As I have said before, with marketing being held to a higher standard, the days of running programs and hoping that they worked are over. The old saying, “If you can’t measure it, you can’t manage it” rings true today, more than ever. Nearly every target interaction can be measured in some manner.
But how do your get your marketing team to embrace measurement?
If you truly want measurement and accountability to permeate your organization, it can’t be just lip service. You must make a wholesale change and bake it into the DNA of your company. It may sound difficult, but it isn’t that hard to do. We’ve helped many of our clients implement analytics programs to track and improve the effectiveness of their marketing efforts.
Here are a few of the keys. Make sure you…
- Put your analytics plan in place prior to any implementation.
- Get input and buy-in from senior management.
- Measure the right things – the data points that tie back to your specific objectives and can truly have an impact on revenue. In some instances, 2-3 items will suffice.

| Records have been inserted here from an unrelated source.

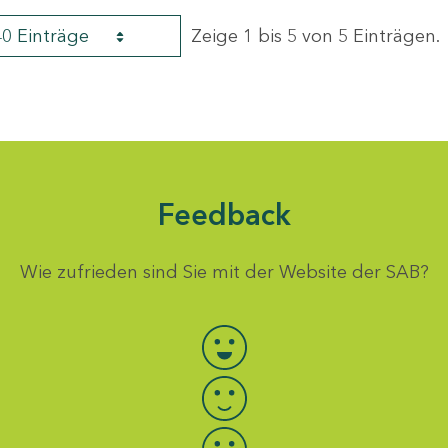
40 Einträge
Zeige 1 bis 5 von 5 Einträgen.
Feedback
Wie zufrieden sind Sie mit der Website der SAB?
Bewertung auswählen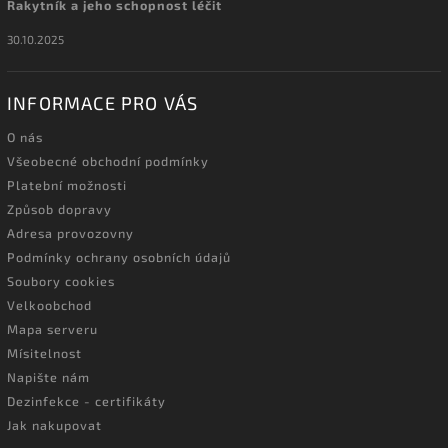
Rakytník a jeho schopnost léčit
30.10.2025
INFORMACE PRO VÁS
O nás
Všeobecné obchodní podmínky
Platební možnosti
Způsob dopravy
Adresa provozovny
Podmínky ochrany osobních údajů
Soubory cookies
Velkoobchod
Mapa serveru
Mísitelnost
Napište nám
Dezinfekce - certifikáty
Jak nakupovat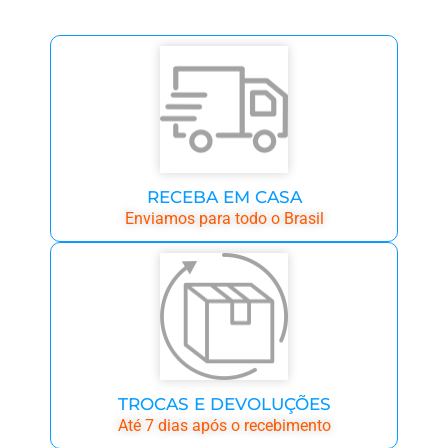
RECEBA EM CASA
Enviamos para todo o Brasil
TROCAS E DEVOLUÇÕES
Até 7 dias após o recebimento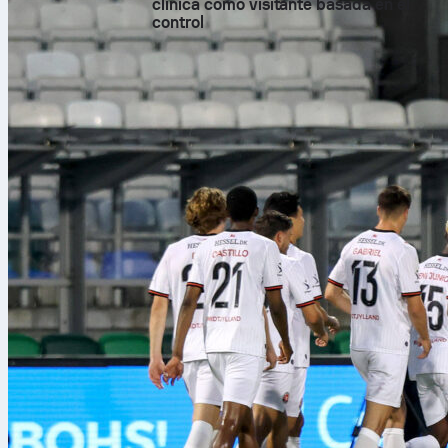
clínica como visitante basada en el
control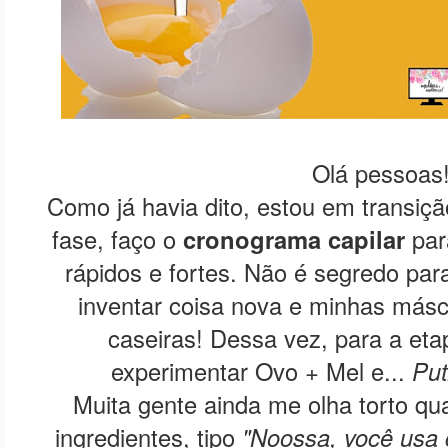
Olá pessoas
Como já havia dito, estou em transiç
fase, faço o
cronograma capilar
par
rápidos e fortes. Não é segredo pa
inventar coisa nova e minhas másc
caseiras! Dessa vez, para a et
experimentar Ovo + Mel e...
Put
Muita gente ainda me olha torto qu
ingredientes, tipo
"Noossa, você usa 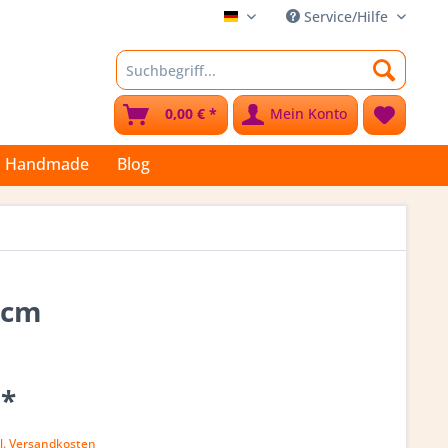
Service/Hilfe
Stoffkleks
0,00 € *
Mein Konto
Handmade
Blog
 cm
 *
k
l. Versandkosten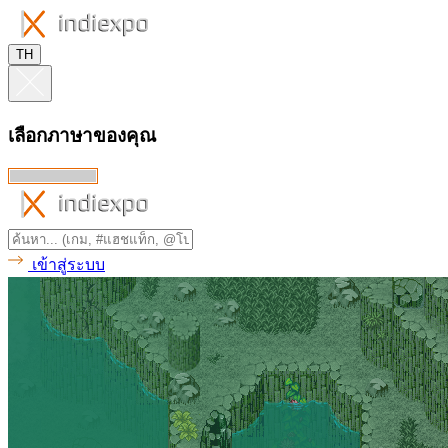
TH
เลือกภาษาของคุณ
เข้าสู่ระบบ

In other cases, you may need to track 10-15 items. It is fine to track softer items (e.g., awareness, favorability), but it is also critical to develop mechanisms to track leads/engagement and hard business metrics.
- Create a conversion funnel that, where possible, tracks all the data points from each customer interaction all the way through to revenue.
- Develop a scorecard to track the data.
- Assign the team members who will be responsible for each data point.
- Set a reporting schedule… and stick to it.
Don’t be afraid of measurement. Embrace it. Your future may depend on it!